Joshua Mohr: Ihr Roman ist sehr filmisch angelegt, entwickelt sich von Einzelszene zu Einzelszene wie ein postmoderner Italo-Western. Ist das Zufall oder konnte eine Geschichte wie die der Sisters Brothers gar nicht anders erzählt werden?

DeWitt: Nein, geplant war es so nicht. Kurz vor Schluss fiel mir auf, dass die meisten Kapitel unter fünf Seiten lang sind, was der Sache natürlich ein gewisses Tempo verleiht. Doch das war keine bewusste Entscheidung.

Joshua Mohr: Es gibt aber eine strukturelle Besonderheit. An zwei Stellen schieben Sie ein so genanntes „Zwischenspiel“ ein? Gab es dafür einen speziellen Grund? Fungieren diese Zwischenspiele vielleicht als Angelpunkte für die ganze Geschichte? Und worin unterscheiden sie sich von den normalen Kapiteln?

DeWitt: Wenn es einen speziellen Grund gab, dann ist er mir jedenfalls entfallen. Aus heutiger Sicht würde ich sagen: Es war nur ein kleiner Jux, den ich mir mit diesem Zwischenspielen erlaubt habe. Was natürlich immer gefährlich ist, sprich ziemlich dämlich. Dennoch, in beiden Zwischenspielen geht es um Übernatürliches, und verkörpert wird es durch ein kleines, alles andere als liebes Mädchen. Es könnte so etwas sein wie ein Orakel, muss aber nicht. Meiner Lektorin bei Ecco schlug ich vor, den Titel „Zwischenspiel“ wegfallen zu fallen, aber sie meinte völlig richtig, dass die betreffenden Kapitel dann doch etwas befremdlich wirkten. Besser, man signalisiert dem Leser, dass sie nicht zur Haupthandlung gehören.

Joshua Mohr: Eine große Rolle in diesem Buch spielen die Schauplätze und der reale Zeithintergrund. San Francisco während des Goldrauchs muss ein wahrer Hexenkessel gewesen sein. Wie sahen Ihre Recherchen aus? Und wichtiger noch: Wie schafft man es, die angelesenen Fakten so zu präsentieren, dass sie den Leser nicht erschlagen?

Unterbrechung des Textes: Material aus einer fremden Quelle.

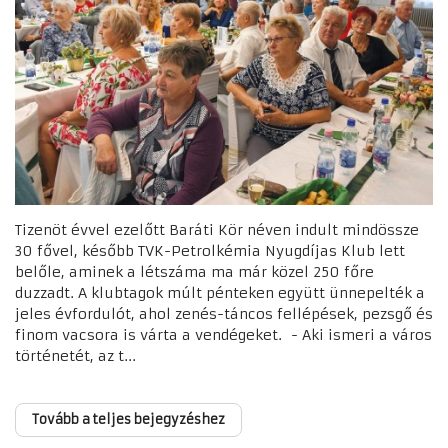
Tizenöt évvel ezelőtt Baráti Kör néven indult mindössze
30 fővel, később TVK-Petrolkémia Nyugdíjas Klub lett
belőle, aminek a létszáma ma már közel 250 főre
duzzadt. A klubtagok múlt pénteken együtt ünnepelték a
jeles évfordulót, ahol zenés-táncos fellépések, pezsgő és
finom vacsora is várta a vendégeket. - Aki ismeri a város
történetét, az t...
Tovább a teljes bejegyzéshez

DeWitt: Na ja, die historische Fakten bleiben wohl deshalb so schön unaufdringlich, weil ich gar keine umfangreichen Recherchen angestellt habe. Nachgegangen bin ich nur solchen Sachen, die ich unbedingt brauchte. Faktenhuberei liegt mir ohnehin nicht. Was ich hingegen wohl gemacht habe, war Folgendes: Ich hängte mir alte Porträtfotos an die Wand, zum Beispiel das von Hermann Kermit Warm. So hatte ich meine Protagonisten ständig vor Augen. Ich schnitt einfach das Foto eines Goldsuchers aus dem Flohmarkt-Buch aus, und fast automatisch errichtet die Fantasie um dieses Foto eine Persönlichkeit. Ansonsten ist die Tatsache, dass ich keines der geschilderten Abenteuer selbst erlebt habe, halb so wild. Bei mir sind psychische Vorgänge sowieso immer wichtiger als irgendwelche Ausstattungsdetails.